Ansible uses SSH by default instead of requiring agents everywhere.  Avoid extra open ports, improve security, eliminate “managing the management” and reclaim CPU cycles. It automates app deployment, configuration management, workflow orchestration and even cloud provisioning – all from one system. Shipping with nearly 200 modules in the core distribution, Ansible provides a vast library of building blocks for managing all kinds of IT tasks. With Ansible you could deploy with zero downtime.
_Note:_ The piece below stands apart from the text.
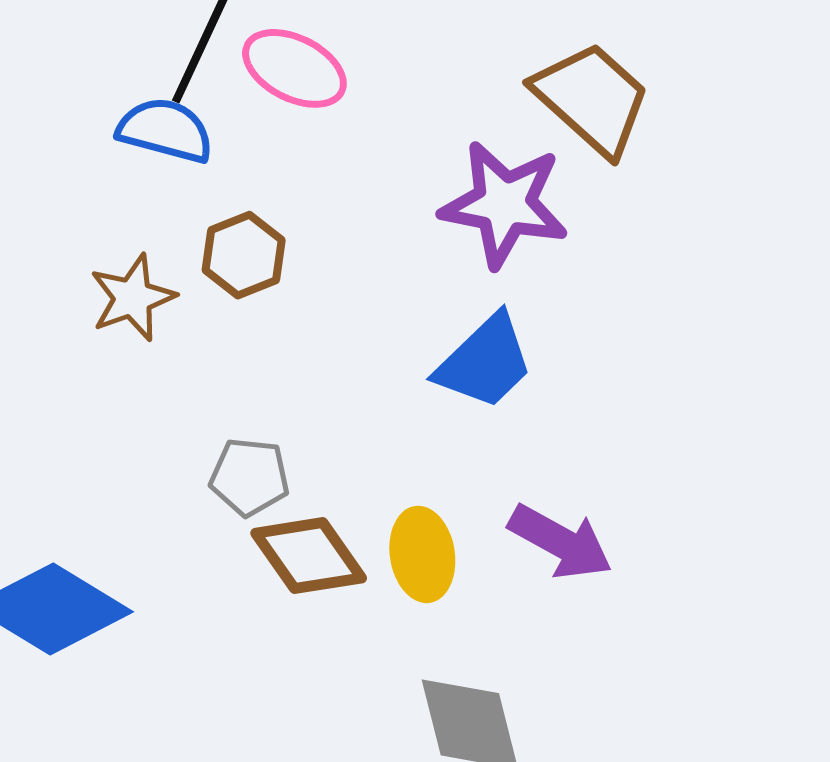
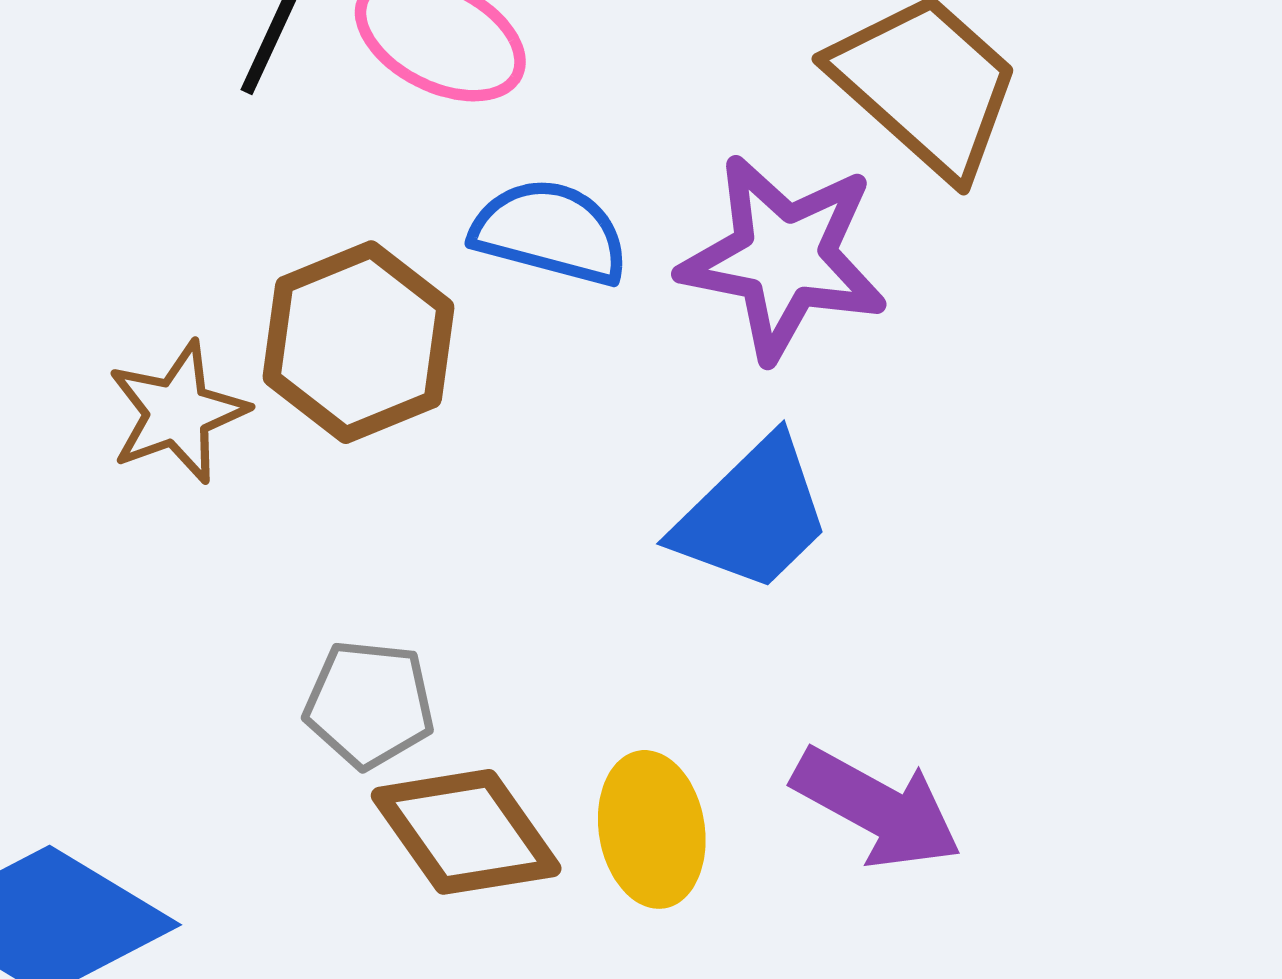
blue semicircle: (165, 130) -> (550, 232), moved
brown hexagon: (244, 255) -> (358, 342), size x1.4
Ansible works on “Playbooks” which are recipes – described in YAML – of the deployment process. You could find an adapt some examples of deploying Magento using Ansible. Examples which are pretty good and clear to understand: https://github.com/aslaen/AnsiblePlaybooks/tree/master/ansible-magento-lemp

Playbook could look like this:

---
- name: Download Magento Downloader
 get_url: url=http://www.magentocommerce.com/downloads/assets//magento-.tar.gz dest=/srv/magento-.tar.gz
- name: Extract Archive
 command: chdir=/srv/ /bin/tar xvf magento-.tar.gz creates=/srv/magento
- name: Add group "magento"
 group: name=magento
- name: Add user "magento"
 user: name=magento group=magento home=/srv/magento/
- name: Change ownership of Magento installation
 file: path=/srv/magento/ owner=magento group=magento state=directory recurse=yes
- name: Create Magento database
 mysql_db: name= state=present
- name: Create Magento database user
 mysql_user: name= password= priv= state=present
 with_items:
 - php
 - php-fpm
 - php-enchant
 - php-IDNA_Convert
 - php-mbstring
 - php-mysql
 - php-PHPMailer
 - php-process
 - php-simplepie
 - php-xml
 - php-mcrypt
 - php-gd

- name: Disable default pool
 command: mv /etc/php-fpm.d/www.conf /etc/php-fpm.d/www.disabled creates=/etc/php-fpm.d/www.disabled
 notify: restart php-fpm

- name: Copy php-fpm configuration
 template: src=magento.conf dest=/etc/php-fpm.d/
 notify: restart php-fpm
}.*:ALL host='localhost' state=present


Having such playbook all You need to do is to enter one command in the shell to prepare the environment. The example above is extremely simple. In real word, You could prepare more servers – using, for example, Amazon Cloud Services.

That’s all for now :) We try to do things as simple as it’s possible.

What is Your preferred method of doing deployments and manage software lifecycle?